Task brief
Pick out the lines in the listing below that contain the word "Vstreet" and copy them.

Input material
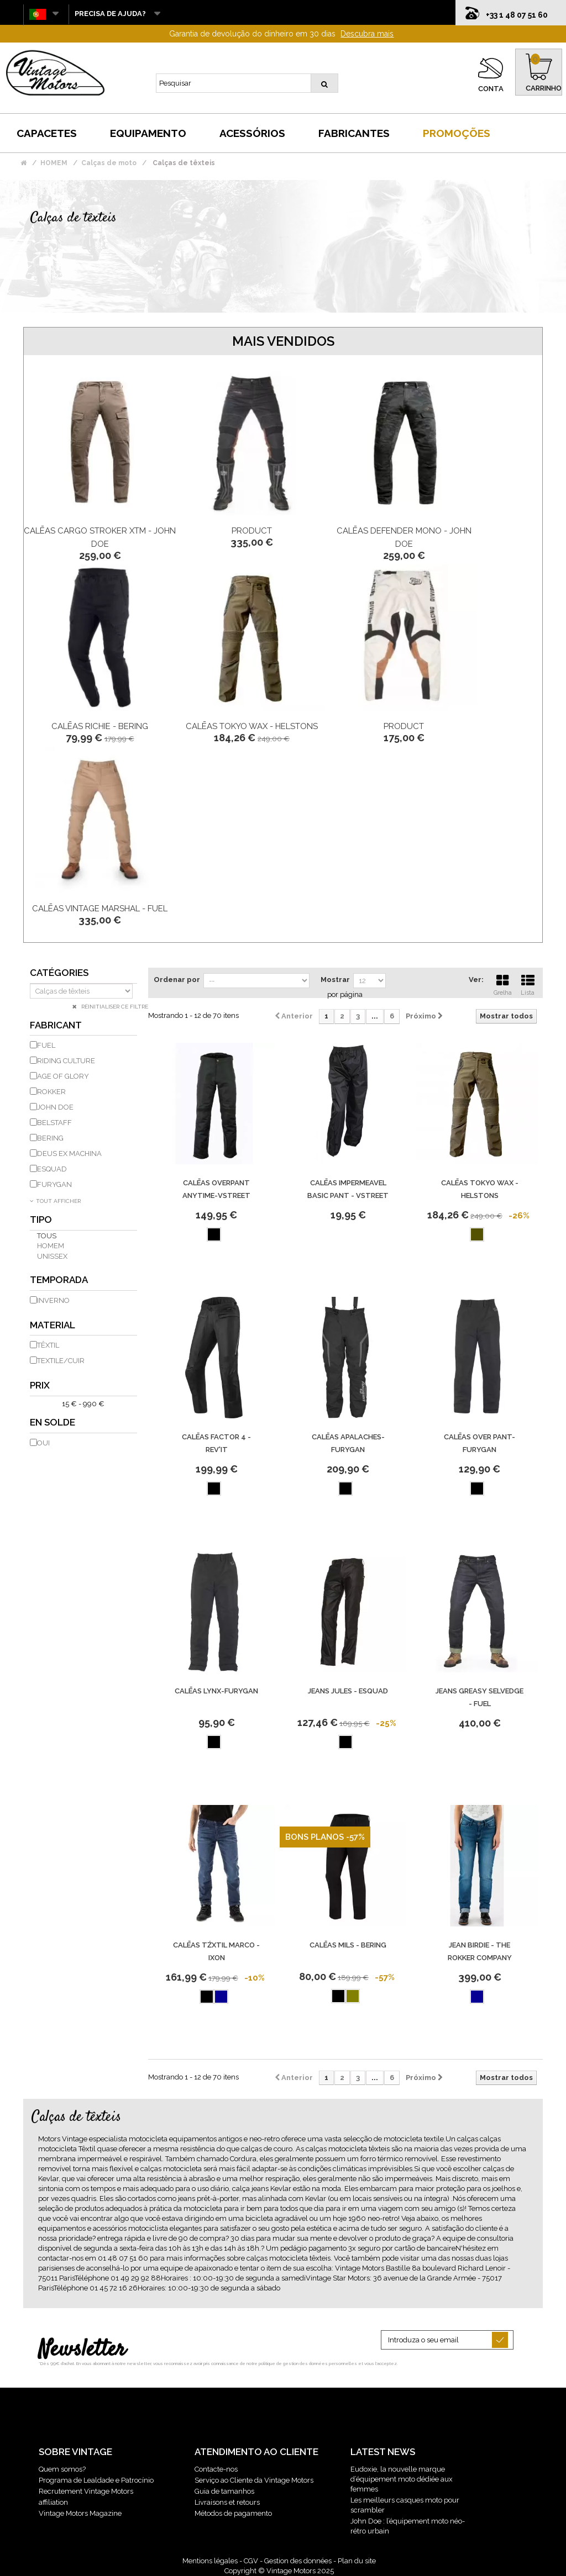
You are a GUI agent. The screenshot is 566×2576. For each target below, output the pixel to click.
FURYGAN (54, 1184)
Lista (527, 983)
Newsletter (82, 2350)
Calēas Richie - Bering (99, 726)
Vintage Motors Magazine (80, 2513)
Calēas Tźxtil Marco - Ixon (216, 1951)
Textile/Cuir (61, 1360)
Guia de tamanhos (224, 2491)
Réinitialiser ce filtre (114, 1007)
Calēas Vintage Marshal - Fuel (99, 909)
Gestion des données (298, 2561)
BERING (50, 1138)
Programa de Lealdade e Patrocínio (96, 2480)
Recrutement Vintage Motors (86, 2491)
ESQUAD (52, 1169)
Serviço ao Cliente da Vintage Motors (254, 2480)
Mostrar (335, 979)
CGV (251, 2561)
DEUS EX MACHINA (69, 1153)
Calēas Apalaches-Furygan (348, 1443)
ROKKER (51, 1092)
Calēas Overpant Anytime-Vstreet (216, 1189)
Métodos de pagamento (233, 2513)
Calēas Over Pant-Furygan (479, 1443)
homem (50, 1246)
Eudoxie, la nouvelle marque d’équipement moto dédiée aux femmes (401, 2479)
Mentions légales (210, 2561)
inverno (53, 1300)
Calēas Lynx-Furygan (216, 1691)
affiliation (53, 2502)
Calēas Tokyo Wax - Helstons (252, 726)
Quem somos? (62, 2469)
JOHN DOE (55, 1107)
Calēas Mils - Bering (348, 1945)
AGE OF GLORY (63, 1076)
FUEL (46, 1045)
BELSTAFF (54, 1122)
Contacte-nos (216, 2469)
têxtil (48, 1345)
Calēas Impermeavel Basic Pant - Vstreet (348, 1189)
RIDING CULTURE (66, 1061)
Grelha (503, 983)
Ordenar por (177, 979)
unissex (52, 1256)
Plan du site (357, 2561)
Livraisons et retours (227, 2502)
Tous (46, 1236)
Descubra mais (367, 33)
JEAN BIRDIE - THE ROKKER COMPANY (480, 1951)
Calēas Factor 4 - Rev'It (216, 1443)
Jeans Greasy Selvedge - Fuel (479, 1697)
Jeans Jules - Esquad (348, 1691)
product (252, 531)
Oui (43, 1443)
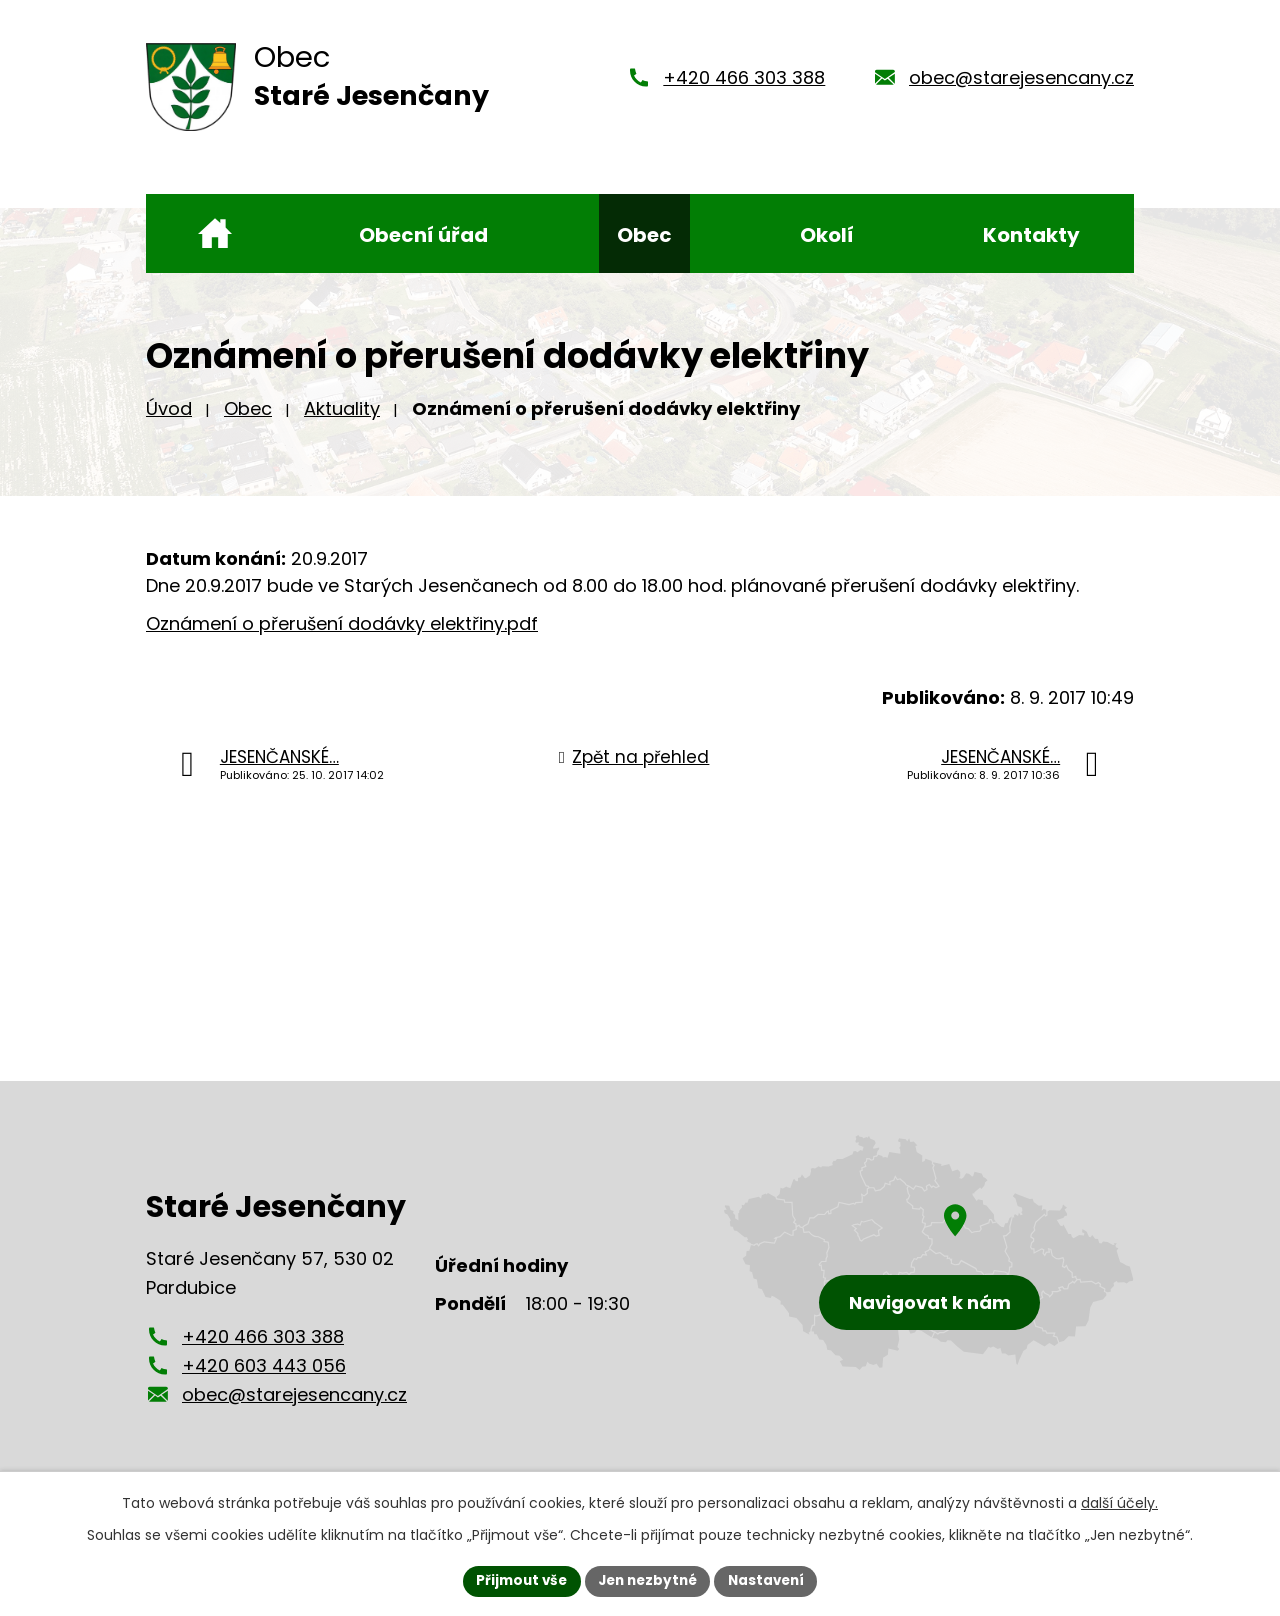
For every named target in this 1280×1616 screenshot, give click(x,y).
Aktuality (342, 408)
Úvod (169, 408)
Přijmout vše (515, 1580)
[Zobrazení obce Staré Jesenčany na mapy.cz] (929, 1252)
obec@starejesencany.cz (1021, 77)
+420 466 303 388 (744, 77)
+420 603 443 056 (264, 1365)
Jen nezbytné (647, 1580)
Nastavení (772, 1580)
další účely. (1119, 1502)
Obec (248, 408)
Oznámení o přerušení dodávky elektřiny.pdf (342, 623)
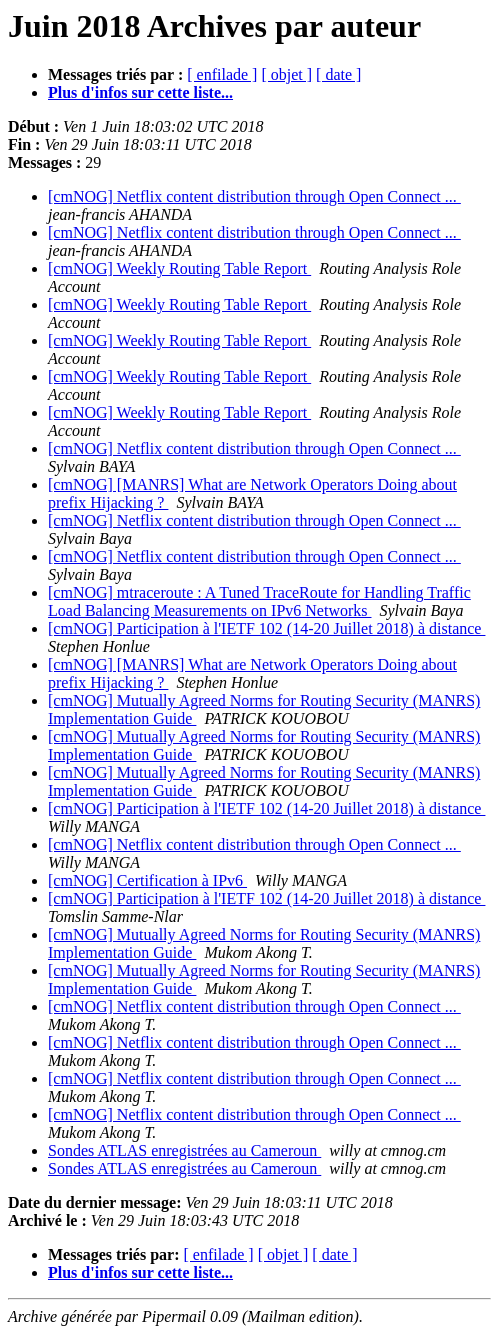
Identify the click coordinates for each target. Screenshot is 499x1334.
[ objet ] (286, 74)
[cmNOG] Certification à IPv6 (147, 880)
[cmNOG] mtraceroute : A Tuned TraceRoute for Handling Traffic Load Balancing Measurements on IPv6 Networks (259, 601)
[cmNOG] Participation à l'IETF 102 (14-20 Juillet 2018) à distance (266, 628)
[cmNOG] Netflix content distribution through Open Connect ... (254, 196)
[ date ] (338, 74)
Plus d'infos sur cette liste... (140, 92)
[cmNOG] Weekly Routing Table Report (179, 268)
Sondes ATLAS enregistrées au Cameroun (184, 1150)
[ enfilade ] (222, 74)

Response area
Calēas Overpant Anytime-Vstreet (216, 1189)
Calēas Impermeavel Basic Pant - Vstreet (348, 1189)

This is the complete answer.